El día de maratón despuntó con condiciones perfectas: nublado, nada de viento, ni mucho frío ni mucho calor y apenas una llovizna como única molestia. Yo también amanecí en buenas condiciones, fuerte, descansada y alegre. Y así largué, la primera mitad salió a la perfección, en ritmo y sin dolores. Pero a medida que avanzaban los segundos 21 kilómetros, empezó el malestar.
Vale me esperaba en el kilómetro 32 y con algo de fuerza seguí. Pero en el 38 ya no pude más; como nunca antes, los mareos, las náuseas, la debilidad amenazaban mi carrera. Tan mal me sentía que, por primera vez en mi vida, decidí abandonar y simplemente me detuve.
“Val, no puedo más. Hasta acá llegué”, dije.
“No flaca, paremos un rato. ¿Comiste algo?”, me preguntó, percibiendo lo que sucedía. No suelo tener hambre en las carreras y me olvido de comer. Había llegado a ese punto sin combustible, mi cuerpo estaba por colapsar. Ella tenía, claro, los membrillos que como en las carreras y mi Powerade. “Comé algo y después seguimos despacito”, dijo.
Y así, despacito, seguí. Ella se adelantó un poco para avisarle a mi entrenador que yo apenas podía correr. Faltaba poco pero cada kilómetro era un suplicio; las náuseas persistían, las piernas parecían de manteca, el viento había empezado a soplar y hacía la llegada cada vez más lejana.

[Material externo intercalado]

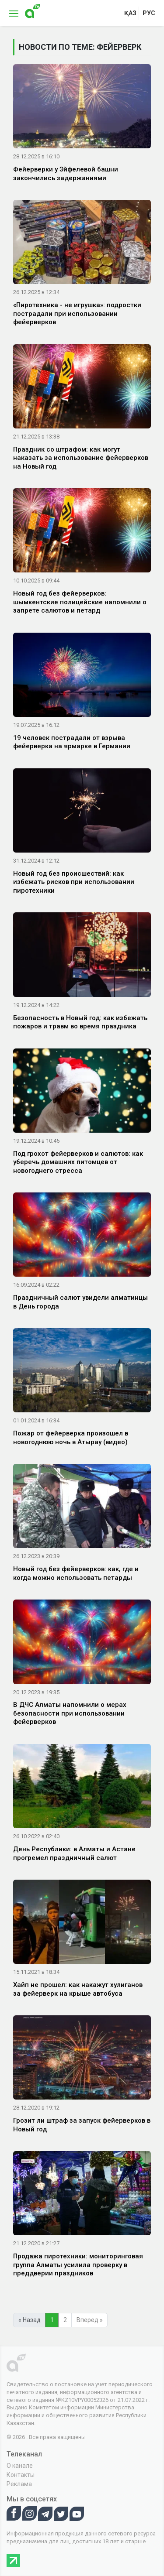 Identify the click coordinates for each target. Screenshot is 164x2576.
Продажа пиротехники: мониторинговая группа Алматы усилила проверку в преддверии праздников (78, 2264)
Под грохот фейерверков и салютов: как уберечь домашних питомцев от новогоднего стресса (78, 1162)
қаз (130, 13)
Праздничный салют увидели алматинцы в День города (80, 1302)
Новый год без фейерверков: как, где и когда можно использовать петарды (76, 1573)
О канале (20, 2465)
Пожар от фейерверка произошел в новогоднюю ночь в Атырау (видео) (70, 1437)
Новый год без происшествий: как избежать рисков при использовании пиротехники (73, 882)
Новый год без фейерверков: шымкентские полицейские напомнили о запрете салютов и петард (80, 601)
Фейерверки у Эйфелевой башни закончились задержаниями (65, 173)
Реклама (19, 2483)
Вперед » (90, 2319)
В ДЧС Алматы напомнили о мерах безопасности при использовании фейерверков (69, 1713)
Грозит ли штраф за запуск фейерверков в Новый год (81, 2125)
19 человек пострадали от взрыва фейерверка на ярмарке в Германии (71, 742)
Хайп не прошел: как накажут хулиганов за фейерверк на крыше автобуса (78, 1989)
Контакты (21, 2474)
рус (149, 13)
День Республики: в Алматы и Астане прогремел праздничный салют (74, 1853)
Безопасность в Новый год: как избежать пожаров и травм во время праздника (80, 1022)
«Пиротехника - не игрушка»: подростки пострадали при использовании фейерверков (77, 313)
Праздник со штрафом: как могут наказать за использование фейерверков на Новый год (80, 457) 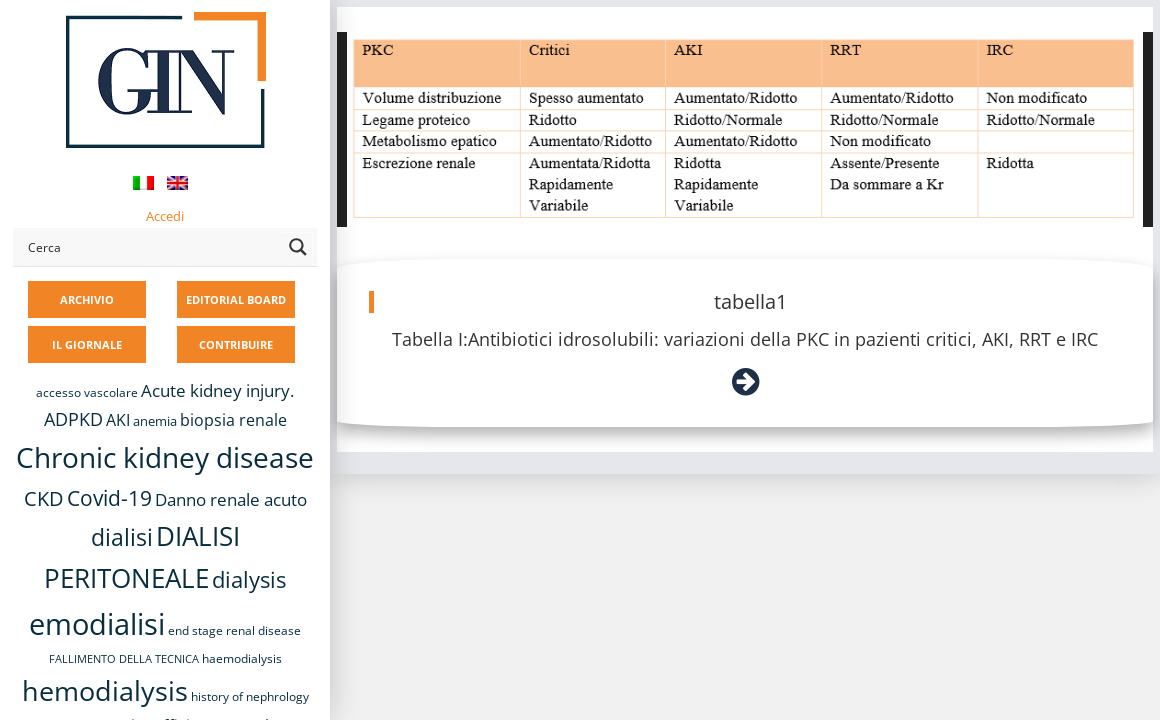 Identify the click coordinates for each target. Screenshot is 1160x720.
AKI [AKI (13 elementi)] (118, 420)
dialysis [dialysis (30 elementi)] (249, 579)
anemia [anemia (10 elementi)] (155, 421)
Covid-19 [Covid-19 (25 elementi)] (109, 498)
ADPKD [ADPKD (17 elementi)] (73, 419)
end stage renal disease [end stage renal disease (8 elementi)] (234, 630)
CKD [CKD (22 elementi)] (44, 498)
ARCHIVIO (87, 299)
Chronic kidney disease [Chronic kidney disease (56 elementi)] (165, 457)
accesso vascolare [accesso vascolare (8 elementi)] (87, 392)
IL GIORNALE (87, 344)
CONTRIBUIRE (236, 344)
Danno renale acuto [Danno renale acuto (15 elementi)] (231, 499)
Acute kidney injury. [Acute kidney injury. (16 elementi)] (217, 390)
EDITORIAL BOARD (236, 299)
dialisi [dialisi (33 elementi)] (122, 537)
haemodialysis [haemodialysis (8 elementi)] (242, 658)
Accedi (165, 216)
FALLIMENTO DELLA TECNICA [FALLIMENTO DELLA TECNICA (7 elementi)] (124, 659)
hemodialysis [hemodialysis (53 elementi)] (105, 690)
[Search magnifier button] (298, 247)
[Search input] (151, 247)
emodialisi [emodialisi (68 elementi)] (97, 624)
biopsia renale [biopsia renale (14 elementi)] (233, 420)
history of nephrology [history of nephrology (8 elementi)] (250, 696) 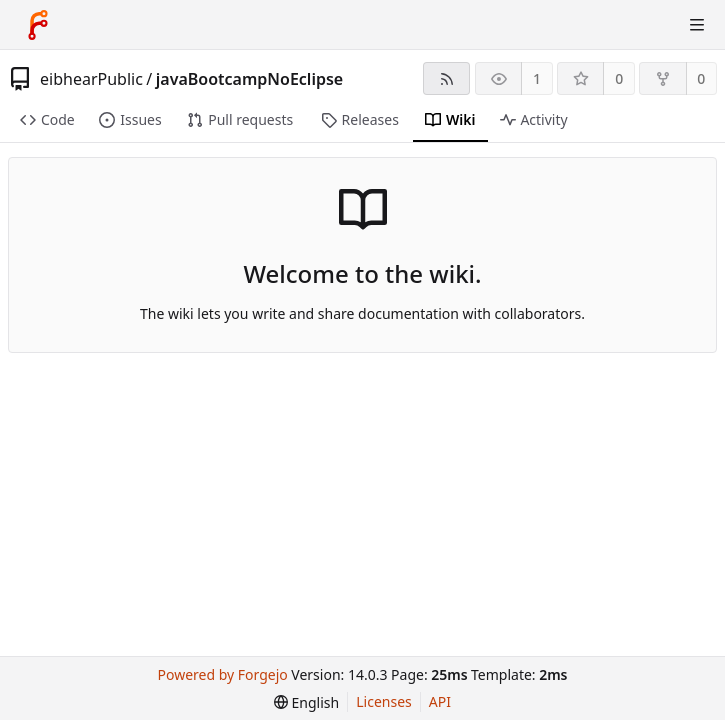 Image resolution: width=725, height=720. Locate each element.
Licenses (384, 701)
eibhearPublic (91, 79)
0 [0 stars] (619, 78)
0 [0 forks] (701, 78)
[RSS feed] (446, 78)
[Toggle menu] (697, 25)
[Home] (38, 25)
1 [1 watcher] (537, 78)
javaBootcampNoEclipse (249, 79)
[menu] (306, 702)
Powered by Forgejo (223, 674)
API (440, 701) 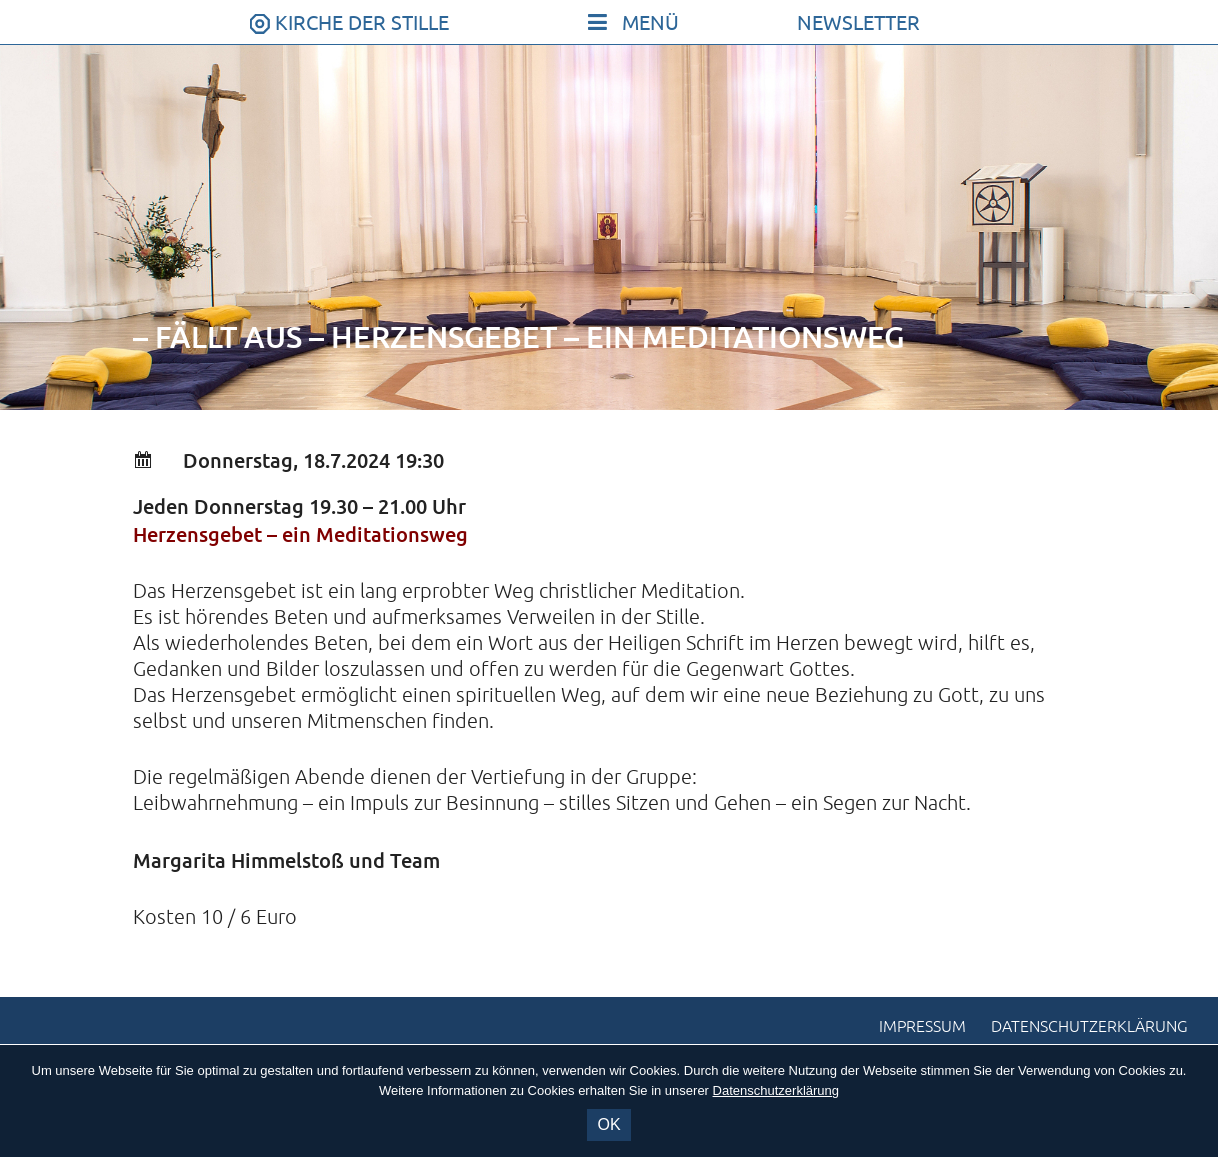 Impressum (922, 1027)
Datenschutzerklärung (1089, 1027) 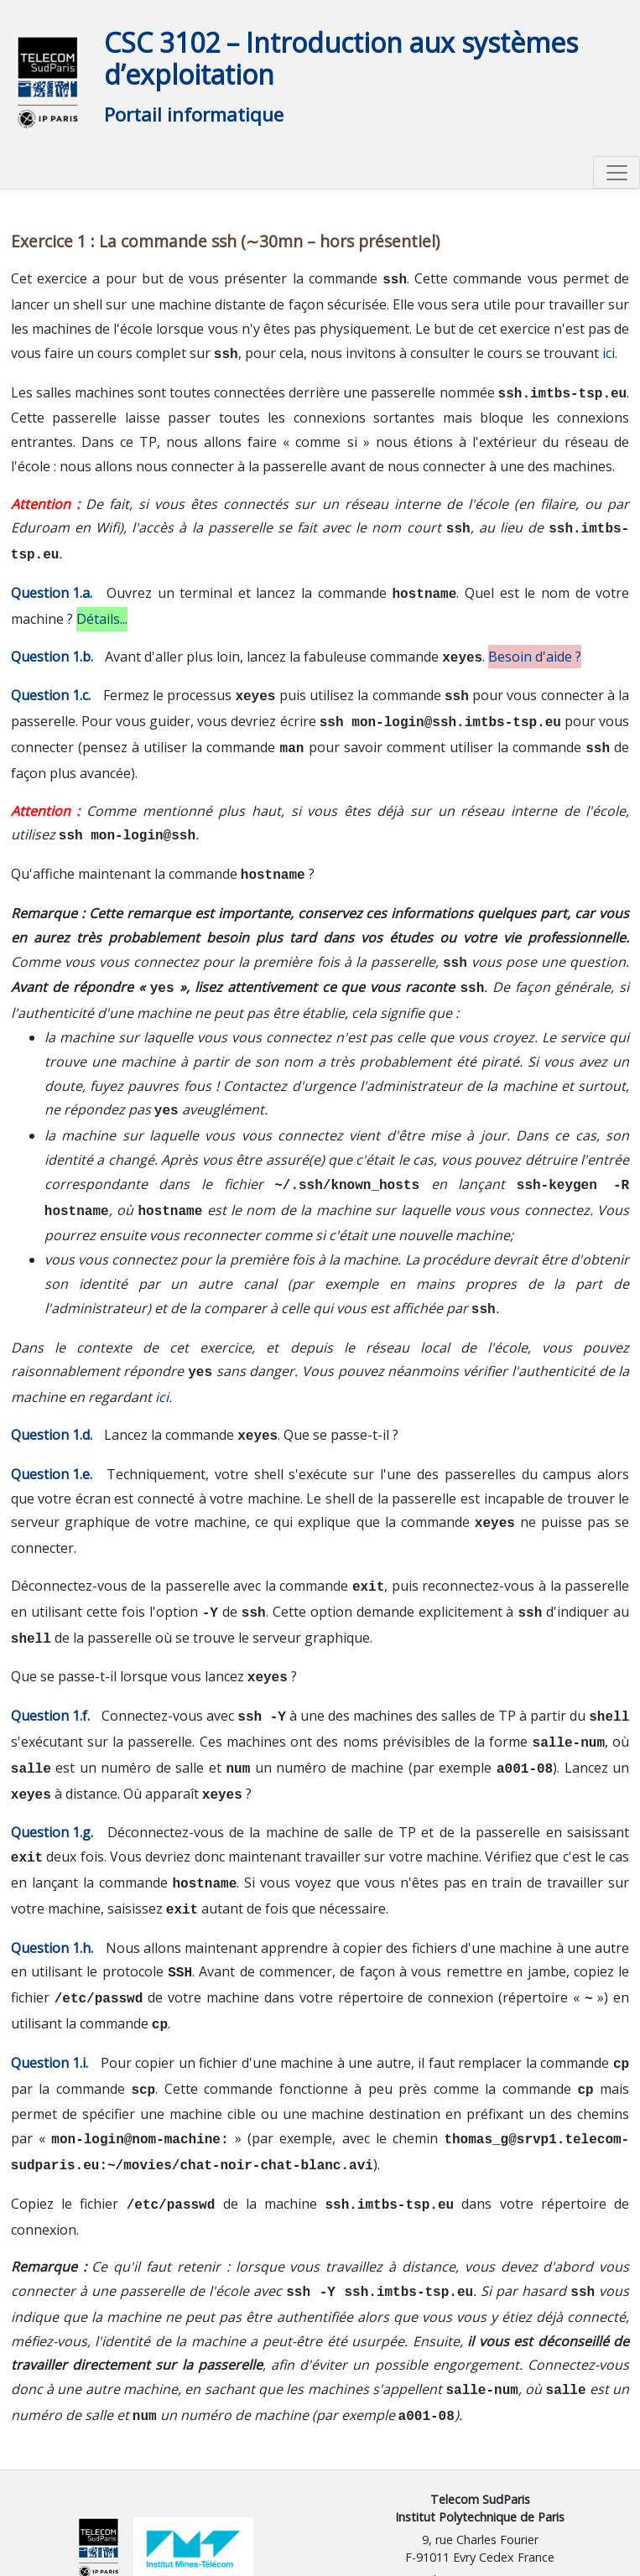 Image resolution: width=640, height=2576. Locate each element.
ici (608, 351)
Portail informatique (194, 114)
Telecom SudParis (480, 2427)
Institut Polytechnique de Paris (480, 2445) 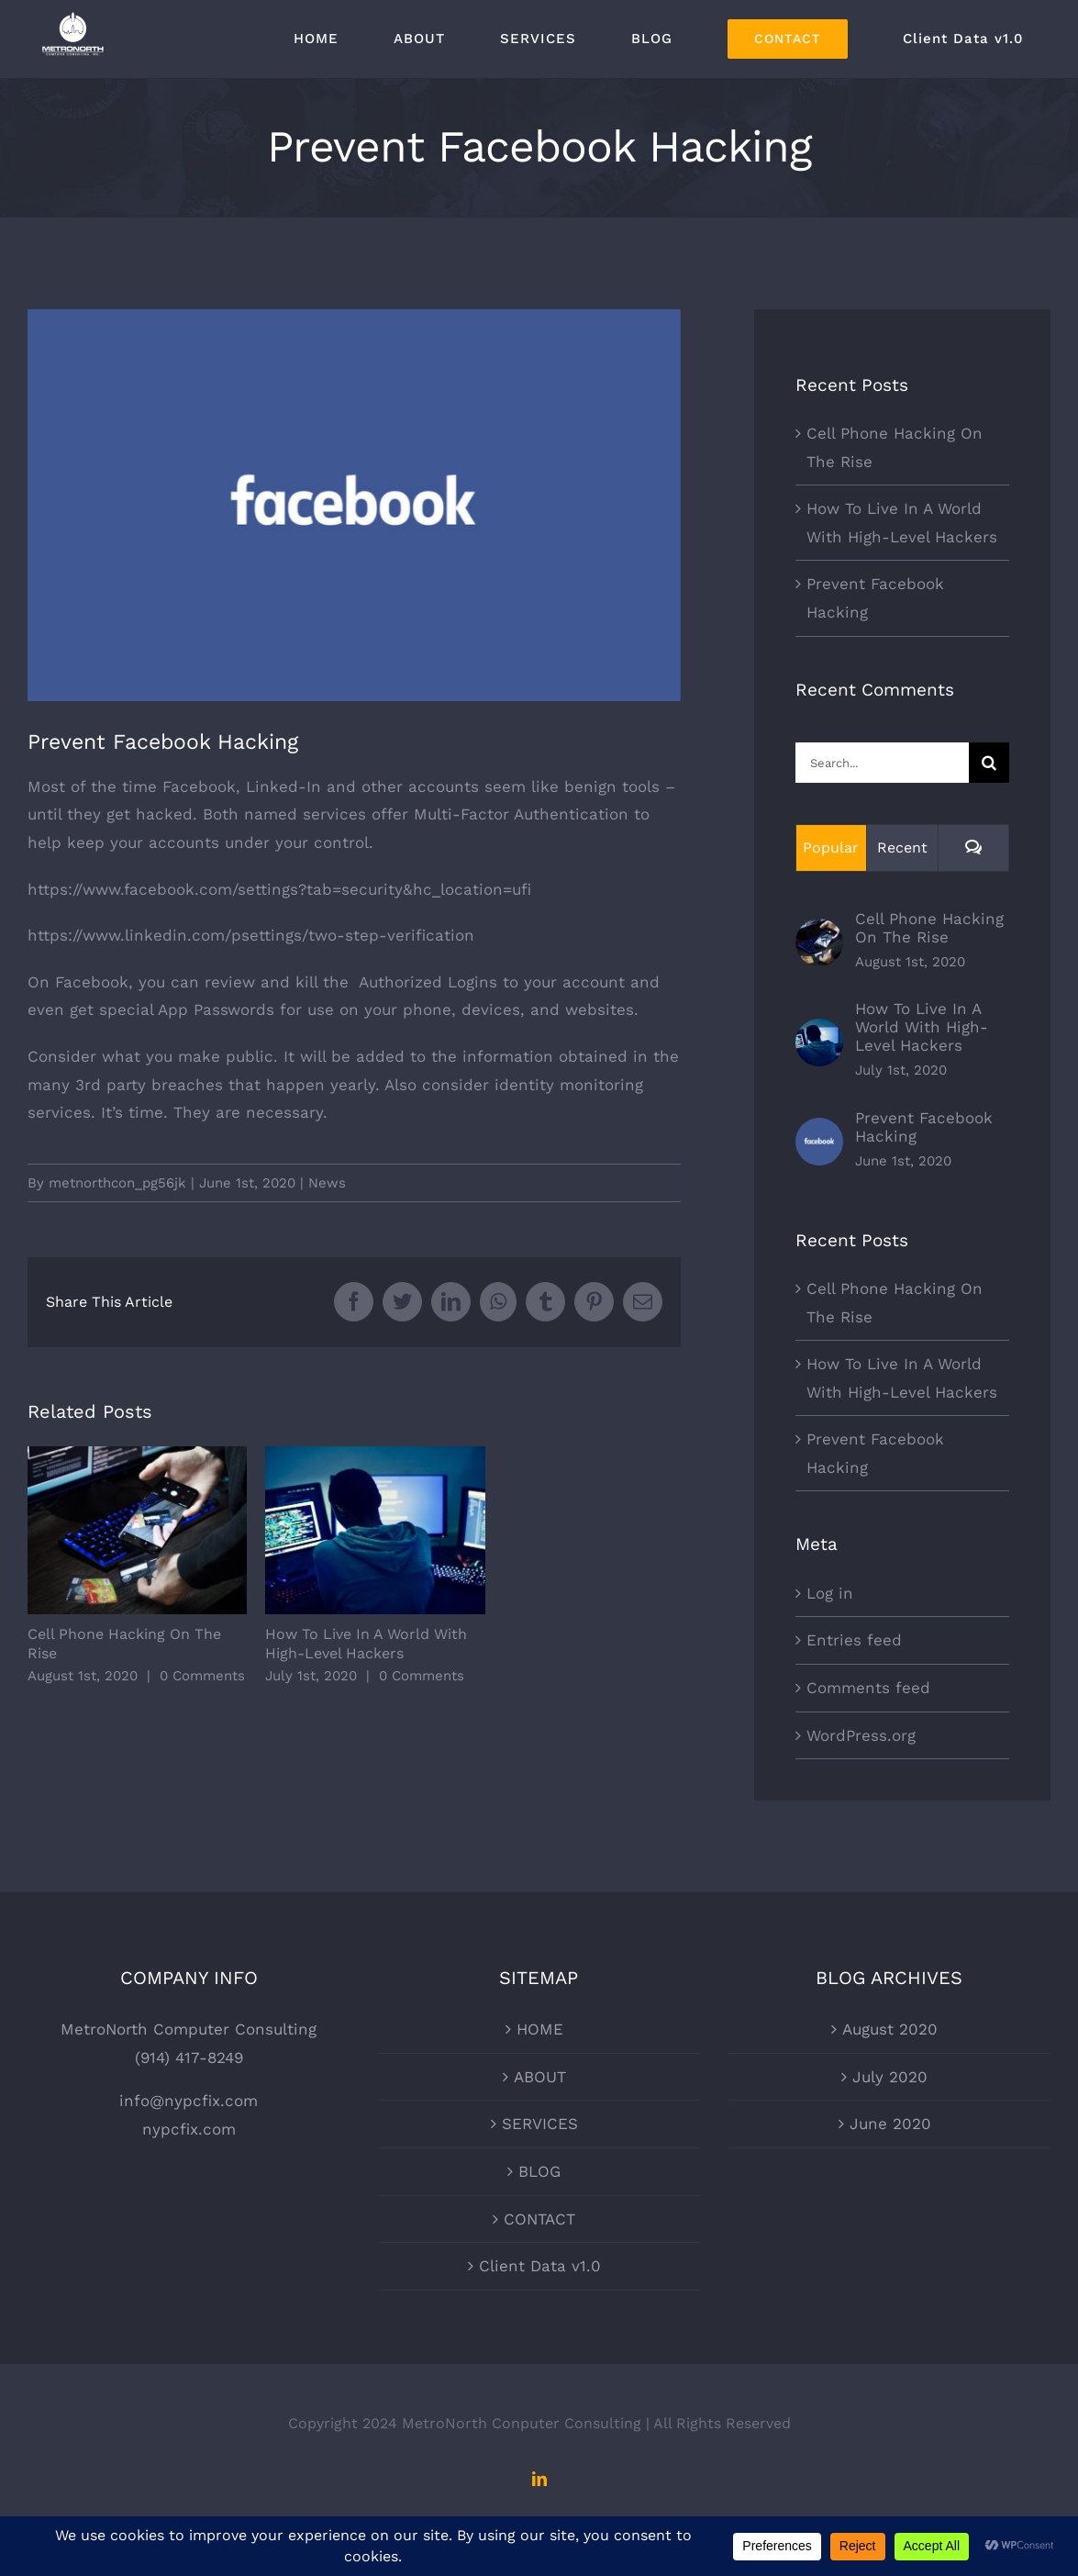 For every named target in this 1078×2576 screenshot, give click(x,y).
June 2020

Unos 500 metros antes del arco de llegada, se sumó Pablo con mis sobrinos en una videollamada para darme aliento. Vale seguía al lado, en silencio pero constante. Cruzamos juntas. Después siguieron el abrazo largo, las sonrisas cansadas, el almuerzo lento y el regreso orgulloso a Buenos Aires. No compartimos ni recorridos ni velocidades, pero la llegada siempre nos encuentra juntas.